▶ **Exercise brief**: Where a line below holds the string "Entranced", that line goes into the answer.

▶ **Saved data entries**:
+++

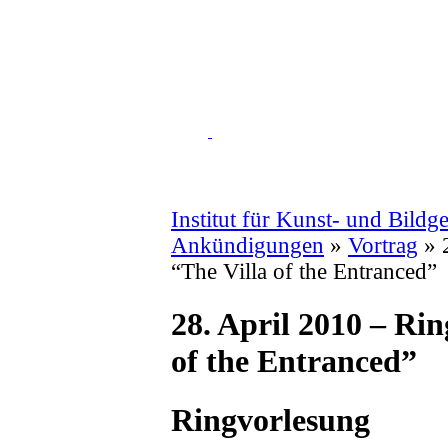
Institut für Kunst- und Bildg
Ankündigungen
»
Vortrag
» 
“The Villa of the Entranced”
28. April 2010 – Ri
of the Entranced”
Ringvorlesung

+++

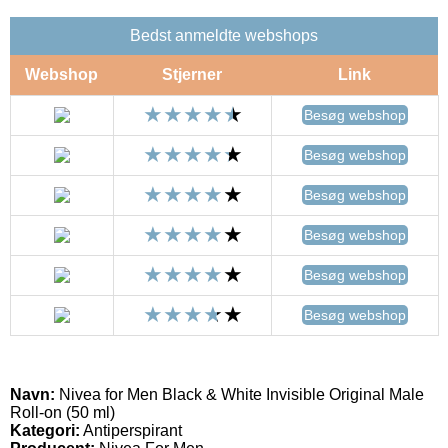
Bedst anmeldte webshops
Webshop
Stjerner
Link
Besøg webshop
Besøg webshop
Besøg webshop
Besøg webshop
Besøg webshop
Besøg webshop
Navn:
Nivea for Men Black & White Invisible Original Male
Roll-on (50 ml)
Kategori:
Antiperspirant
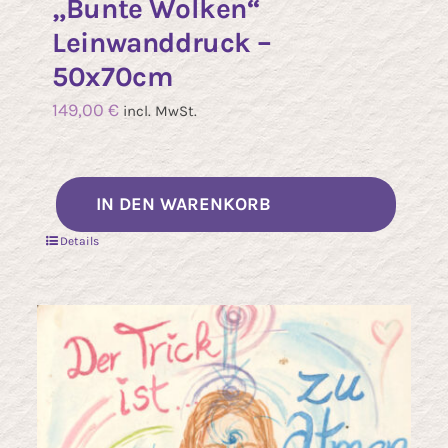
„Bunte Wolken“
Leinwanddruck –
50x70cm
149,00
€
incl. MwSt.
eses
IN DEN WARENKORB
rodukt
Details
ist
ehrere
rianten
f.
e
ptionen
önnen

+++

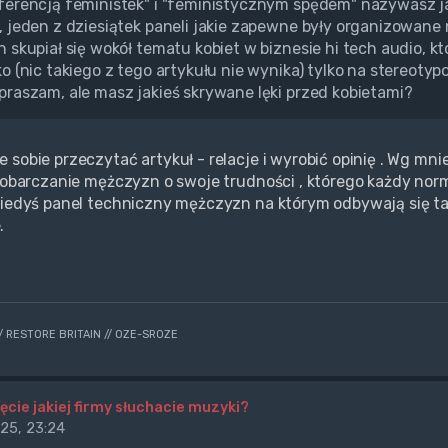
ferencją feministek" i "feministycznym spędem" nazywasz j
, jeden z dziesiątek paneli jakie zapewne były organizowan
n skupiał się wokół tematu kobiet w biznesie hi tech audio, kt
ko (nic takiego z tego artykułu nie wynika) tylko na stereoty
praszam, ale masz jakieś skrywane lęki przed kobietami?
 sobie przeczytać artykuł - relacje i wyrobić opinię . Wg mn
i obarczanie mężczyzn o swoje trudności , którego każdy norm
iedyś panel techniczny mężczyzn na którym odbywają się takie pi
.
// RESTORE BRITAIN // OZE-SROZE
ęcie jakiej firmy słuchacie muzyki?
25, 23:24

+++

▶ **Result**:
“The Villa of the Entranced”
of the Entranced”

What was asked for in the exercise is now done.